The Association of Catholic Colleges and Universities (ACCU) has marked the release of Laudate Deum with a newsletter story on CTSA's fossil fuel divestment. Before you read the story, please take a moment and recognize those who helped make this achievement possible, especially:
- Erin Lothes Biviano, past chair of the ad hoc Fossil Fuel Divestment Review Committee (since re-named the Climate Justice Committee), who has led CTSA's divestment discernment since 2013.
- Executive Director Mary Jane Ponyik.
- President Kristin Heyer and past Presidents Francis Clooney and Christine Firer-Hinze.
- Matthew Shadle and Julia Brumbaugh, current Committee members.
- Nancy Rourke, past Committee member.
- John O'Shaughnessy, CFO for the Franciscan Sisters of Mary.
- Treasurer Patrick Flanagan.
- Thomas Massaro, Gina Wenzel Wolfe, and John Carr, who together produced the 2017 Abbreviated Fossil Fuel Investment Report.
CTSA Goes “All In”
By Association of Catholic Colleges and Universities Staff
https://shorturl.at/iCFQ2
The Catholic Theological Society of America (CTSA) may have a modest endowment compared to that of universities, but they recently went “all in” when it came to following the Pope Francis’ lead on attending to the world’s climate.
The largest association of Catholic theologians in the world, the CTSA noted that there was no shortage of vendors offering to invest their endowment of less than $1 million in ways that met various social justice criteria, but few that “allowed us to provide 100% fossil fuel exclusions,” explained Kristin E. Heyer, president of their board of directors.

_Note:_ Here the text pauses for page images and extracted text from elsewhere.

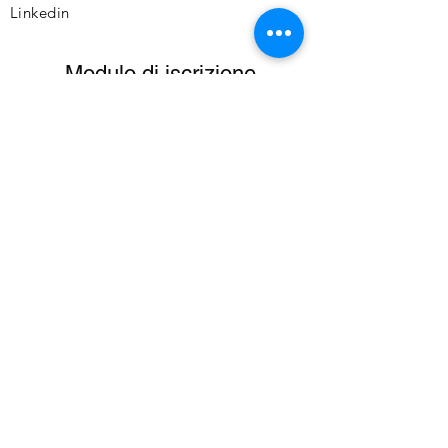
Commenti YouTube è la soluzione più
Linkedin
veloce a cui puoi affidarti.
Modulo di iscrizione
Invia
Produzioni Musicali:
Text Editor
Arrangiamenti
Video Clip
DJ-Producer
Talent Scout
XFactor
Amici
Sanremo
Siae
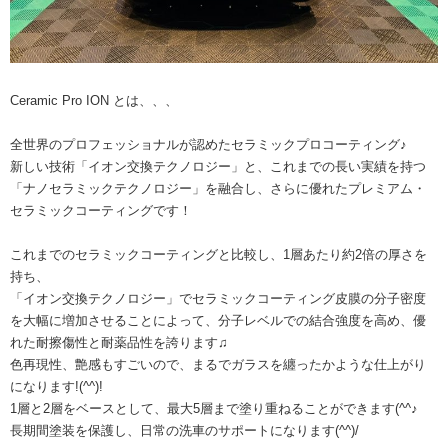
Ceramic Pro ION とは、、、
全世界のプロフェッショナルが認めたセラミックプロコーティング♪
新しい技術「イオン交換テクノロジー」と、これまでの長い実績を持つ
「ナノセラミックテクノロジー」を融合し、さらに優れたプレミアム・
セラミックコーティングです！
これまでのセラミックコーティングと比較し、1層あたり約2倍の厚さを
持ち、
「イオン交換テクノロジー」でセラミックコーティング皮膜の分子密度
を大幅に増加させることによって、分子レベルでの結合強度を高め、優
れた耐擦傷性と耐薬品性を誇ります♫
色再現性、艶感もすごいので、まるでガラスを纏ったかような仕上がり
になります!(^^)!
1層と2層をベースとして、最大5層まで塗り重ねることができます(^^♪
長期間塗装を保護し、日常の洗車のサポートになります(^^)/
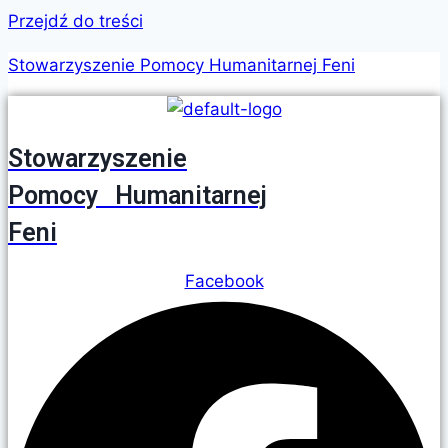
Przejdź do treści
Stowarzyszenie Pomocy Humanitarnej Feni
Stowarzyszenie
Pomocy Humanitarnej
Feni
Facebook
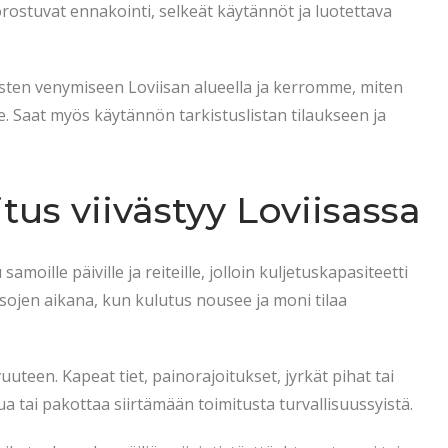
 korostuvat ennakointi, selkeät käytännöt ja luotettava
usten venymiseen Loviisan alueella ja kerromme, miten
e. Saat myös käytännön tarkistuslistan tilaukseen ja
tus viivästyy Loviisassa
samoille päiville ja reiteille, jolloin kuljetuskapasiteetti
ksojen aikana, kun kulutus nousee ja moni tilaa
uuteen. Kapeat tiet, painorajoitukset, jyrkät pihat tai
a tai pakottaa siirtämään toimitusta turvallisuussyistä.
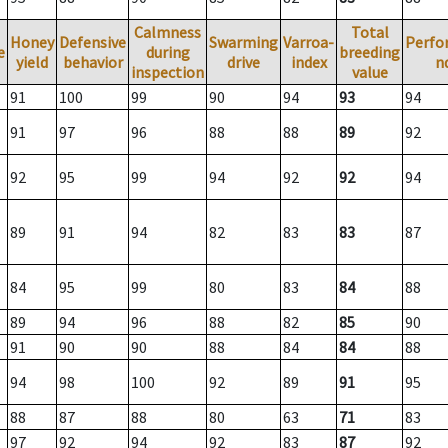
Calmness
Total
Honey
Defensive
Swarming
Varroa-
Perfo
e
during
breeding
yield
behavior
drive
index
n
inspection
value
91
100
99
90
94
93
94
91
97
96
88
88
89
92
92
95
99
94
92
92
94
89
91
94
82
83
83
87
84
95
99
80
83
84
88
89
94
96
88
82
85
90
91
90
90
88
84
84
88
94
98
100
92
89
91
95
88
87
88
80
63
71
83
97
92
94
92
83
87
92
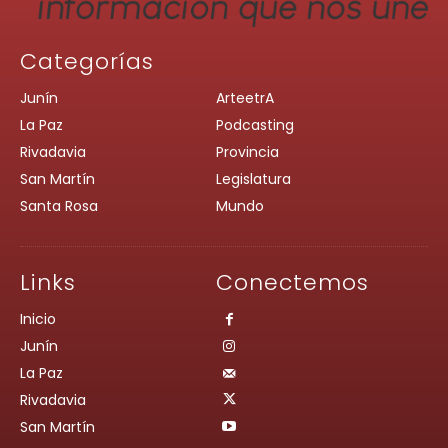
Categorías
Junín
ArteetrA
La Paz
Podcasting
Rivadavia
Provincia
San Martín
Legislatura
Santa Rosa
Mundo
Links
Conectemos
Inicio
Junín
La Paz
Rivadavia
San Martín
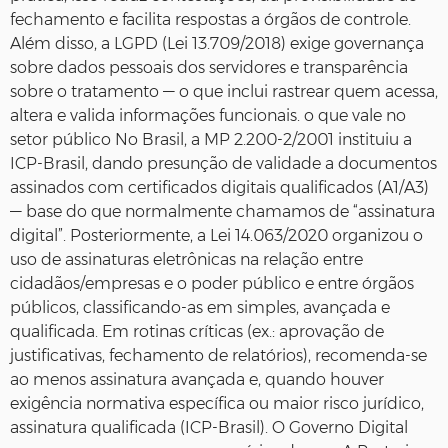
fechamento e facilita respostas a órgãos de controle.
Além disso, a LGPD (Lei 13.709/2018) exige governança
sobre dados pessoais dos servidores e transparência
sobre o tratamento — o que inclui rastrear quem acessa,
altera e valida informações funcionais. o que vale no
setor público No Brasil, a MP 2.200-2/2001 instituiu a
ICP-Brasil, dando presunção de validade a documentos
assinados com certificados digitais qualificados (A1/A3)
— base do que normalmente chamamos de “assinatura
digital”. Posteriormente, a Lei 14.063/2020 organizou o
uso de assinaturas eletrônicas na relação entre
cidadãos/empresas e o poder público e entre órgãos
públicos, classificando-as em simples, avançada e
qualificada. Em rotinas críticas (ex.: aprovação de
justificativas, fechamento de relatórios), recomenda-se
ao menos assinatura avançada e, quando houver
exigência normativa específica ou maior risco jurídico,
assinatura qualificada (ICP-Brasil). O Governo Digital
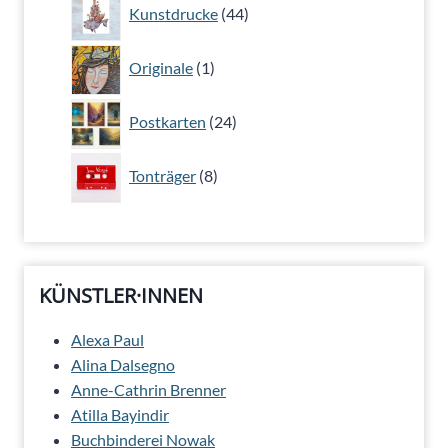
44
Kunstdrucke
44
Produkte
1
Originale
1
Produkt
24
Postkarten
24
Produkte
8
Tonträger
8
Produkte
KÜNSTLER·INNEN
Alexa Paul
Alina Dalsegno
Anne-Cathrin Brenner
Atilla Bayindir
Buchbinderei Nowak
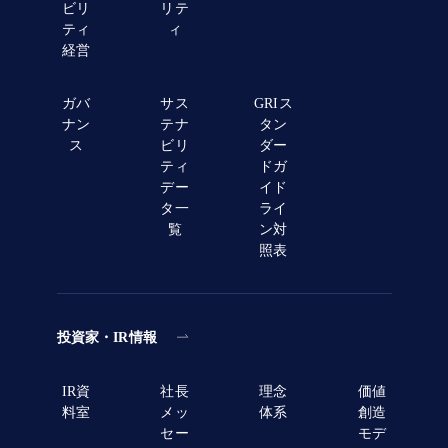
ビリ
リテ
ティ
ィ
経営
ガバ
サス
GRIス
ナン
テナ
タン
ス
ビリ
ダー
ティ
ドガ
デー
イド
タ一
ライ
覧
ン対
照表
投資家・IR情報
IR資
社長
理念
価値
料室
メッ
体系
創造
セー
モデ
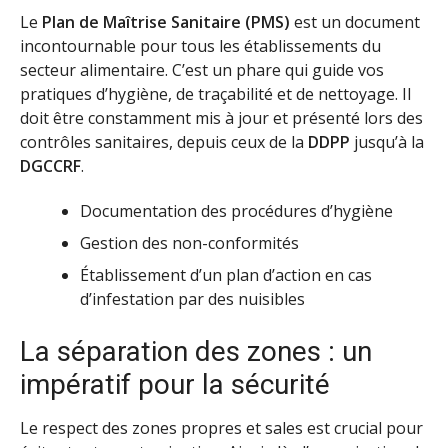
Le
Plan de Maîtrise Sanitaire (PMS)
est un document
incontournable pour tous les établissements du
secteur alimentaire. C’est un phare qui guide vos
pratiques d’hygiène, de traçabilité et de nettoyage. Il
doit être constamment mis à jour et présenté lors des
contrôles sanitaires, depuis ceux de la
DDPP
jusqu’à la
DGCCRF
.
Documentation des procédures d’hygiène
Gestion des non-conformités
Établissement d’un plan d’action en cas
d’infestation par des nuisibles
La séparation des zones : un
impératif pour la sécurité
Le respect des zones propres et sales est crucial pour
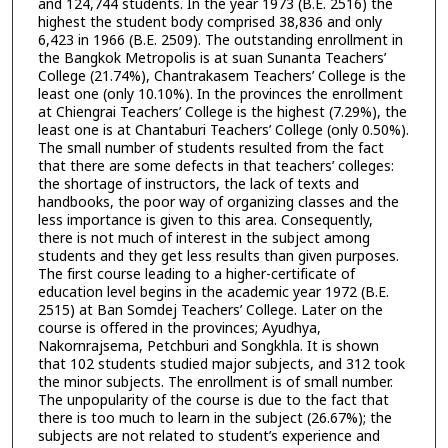
and 124,744 students. In the year 1973 (B.E. 2516) the
highest the student body comprised 38,836 and only
6,423 in 1966 (B.E. 2509). The outstanding enrollment in
the Bangkok Metropolis is at suan Sunanta Teachers’
College (21.74%), Chantrakasem Teachers’ College is the
least one (only 10.10%). In the provinces the enrollment
at Chiengrai Teachers’ College is the highest (7.29%), the
least one is at Chantaburi Teachers’ College (only 0.50%).
The small number of students resulted from the fact
that there are some defects in that teachers’ colleges:
the shortage of instructors, the lack of texts and
handbooks, the poor way of organizing classes and the
less importance is given to this area. Consequently,
there is not much of interest in the subject among
students and they get less results than given purposes.
The first course leading to a higher-certificate of
education level begins in the academic year 1972 (B.E.
2515) at Ban Somdej Teachers’ College. Later on the
course is offered in the provinces; Ayudhya,
Nakornrajsema, Petchburi and Songkhla. It is shown
that 102 students studied major subjects, and 312 took
the minor subjects. The enrollment is of small number.
The unpopularity of the course is due to the fact that
there is too much to learn in the subject (26.67%); the
subjects are not related to student’s experience and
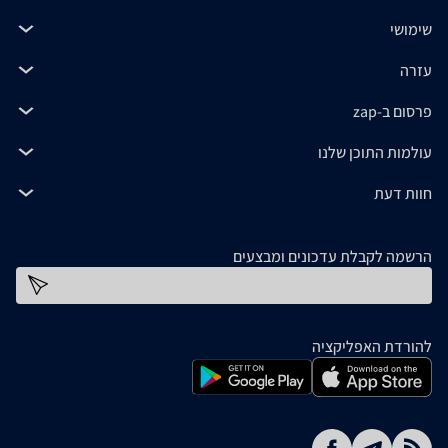
שימושי
עזרה
פרסום ב-zap
עולמות התוכן שלנו
חוות דעת
הרשמה לקבלת עדכונים ומבצעים
כתובת דוא''ל
להורדת האפליקציה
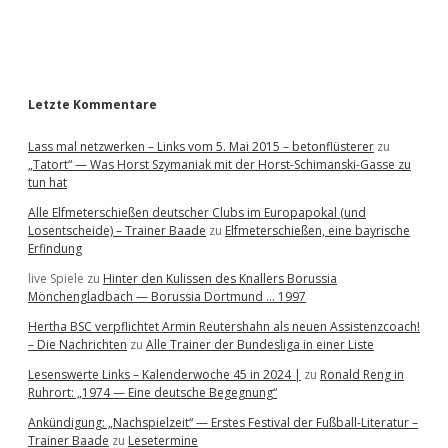
a
r
Letzte Kommentare
Lass mal netzwerken – Links vom 5. Mai 2015 – betonflüsterer
zu
„Tatort“ — Was Horst Szymaniak mit der Horst-Schimanski-Gasse zu
tun hat
Alle Elfmeterschießen deutscher Clubs im Europapokal (und
Losentscheide) – Trainer Baade
zu
Elfmeterschießen, eine bayrische
Erfindung
live Spiele
zu
Hinter den Kulissen des Knallers Borussia
Mönchengladbach — Borussia Dortmund … 1997
Hertha BSC verpflichtet Armin Reutershahn als neuen Assistenzcoach!
– Die Nachrichten
zu
Alle Trainer der Bundesliga in einer Liste
Lesenswerte Links – Kalenderwoche 45 in 2024 |
zu
Ronald Reng in
Ruhrort: „1974 — Eine deutsche Begegnung“
Ankündigung: „Nachspielzeit“ — Erstes Festival der Fußball-Literatur –
Trainer Baade
zu
Lesetermine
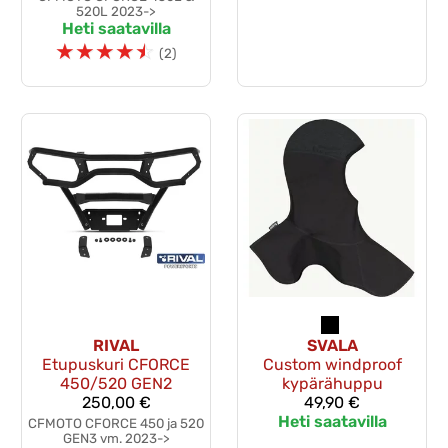
520L 2023->
Heti saatavilla
☆
☆
☆
☆
☆
(2)
RIVAL
SVALA
Etupuskuri CFORCE
Custom windproof
450/520 GEN2
kypärähuppu
250,00 €
49,90 €
Heti saatavilla
CFMOTO CFORCE 450 ja 520
GEN3 vm. 2023->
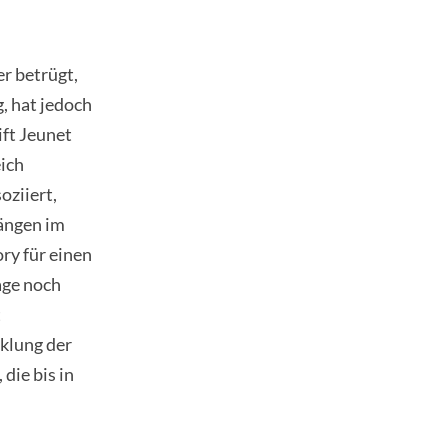
er betrügt,
g, hat jedoch
ift Jeunet
eich
oziiert,
Längen im
ory für einen
age noch
t
klung der
die bis in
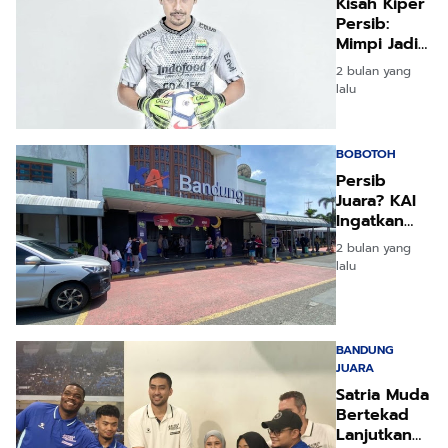
Kisah Kiper
Persib:
Mimpi Jadi
Nyata Tanpa
2 bulan yang
Debut
lalu
Resminya
BOBOTOH
Persib
Juara? KAI
Ingatkan
Bobotoh
2 bulan yang
Jangan
lalu
Telat
Kereta!
BANDUNG
JUARA
Satria Muda
Bertekad
Lanjutkan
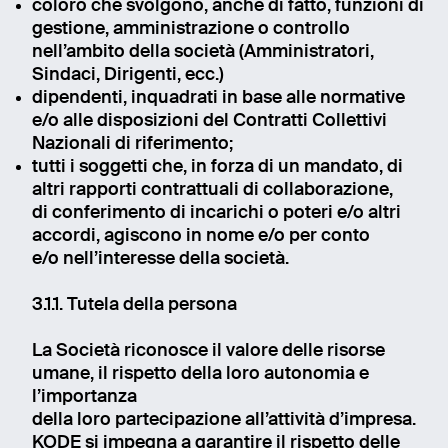
coloro che svolgono, anche di fatto, funzioni di
gestione, amministrazione o controllo
nell’ambito della società (Amministratori,
Sindaci, Dirigenti, ecc.)
dipendenti, inquadrati in base alle normative
e/o alle disposizioni del Contratti Collettivi
Nazionali di riferimento;
tutti i soggetti che, in forza di un mandato, di
altri rapporti contrattuali di collaborazione,
di conferimento di incarichi o poteri e/o altri
accordi, agiscono in nome e/o per conto
e/o nell’interesse della società.
3.1.1. Tutela della persona
La Società riconosce il valore delle risorse
umane, il rispetto della loro autonomia e
l’importanza
della loro partecipazione all’attività d’impresa.
KODE si impegna a garantire il rispetto delle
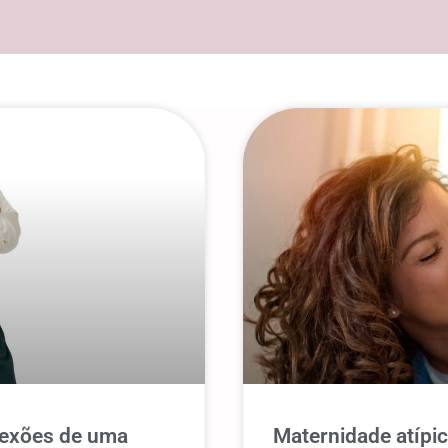
lexões de uma
Maternidade atípic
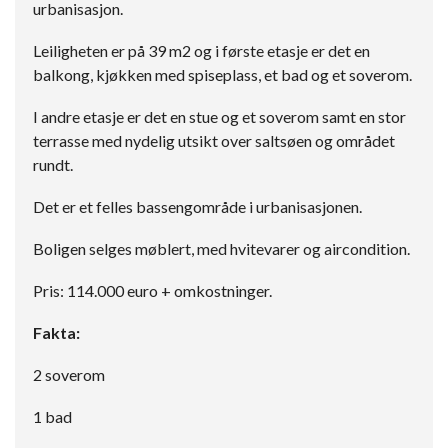
urbanisasjon.
Leiligheten er på 39 m2 og i første etasje er det en
balkong, kjøkken med spiseplass, et bad og et soverom.
I andre etasje er det en stue og et soverom samt en stor
terrasse med nydelig utsikt over saltsøen og området
rundt.
Det er et felles bassengområde i urbanisasjonen.
Boligen selges møblert, med hvitevarer og aircondition.
Pris: 114.000 euro + omkostninger.
Fakta:
2 soverom
1 bad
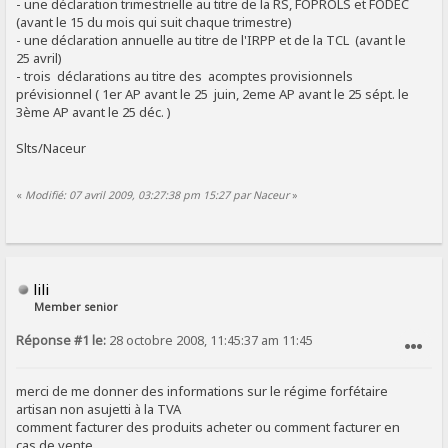
- une déclaration trimestrielle au titre de la RS, FOPROLS et FODEC
(avant le 15 du mois qui suit chaque trimestre)
- une déclaration annuelle au titre de l'IRPP et de la TCL (avant le
25 avril)
- trois déclarations au titre des acomptes provisionnels
prévisionnel ( 1er AP avant le 25 juin, 2eme AP avant le 25 sépt. le
3ème AP avant le 25 déc. )
Slts/Naceur
«
Modifié: 07 avril 2009, 03:27:38 pm 15:27 par Naceur
»
lili
Member senior
Réponse #1 le:
28 octobre 2008, 11:45:37 am 11:45
SIGNALER AU MODÉRATEUR
merci de me donner des informations sur le régime forfétaire
artisan non asujetti à la TVA
comment facturer des produits acheter ou comment facturer en
cas de vente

In 2022, the CTSA committed to divest from fossil fuels in fidelity to Laudato Si’, the Pope’s 2015 encyclical on care for the natural environment. Subtitled “On Care for Our Common Home,” the encyclical emphasized God’s gift of the world for our use and God’s extraordinary trust of placing it our collective care.
That commitment led to an extensive search for a firm that would offer the fullest range of ways to assure that “CTSA budgets going forward will reflect our commitment to the biosphere, its diversity, health, and sustainability,” noted Rev. Patrick Flanagan, CM, CTSA treasurer. “We recognize that a budget is a moral document that reflects who we are called to be.”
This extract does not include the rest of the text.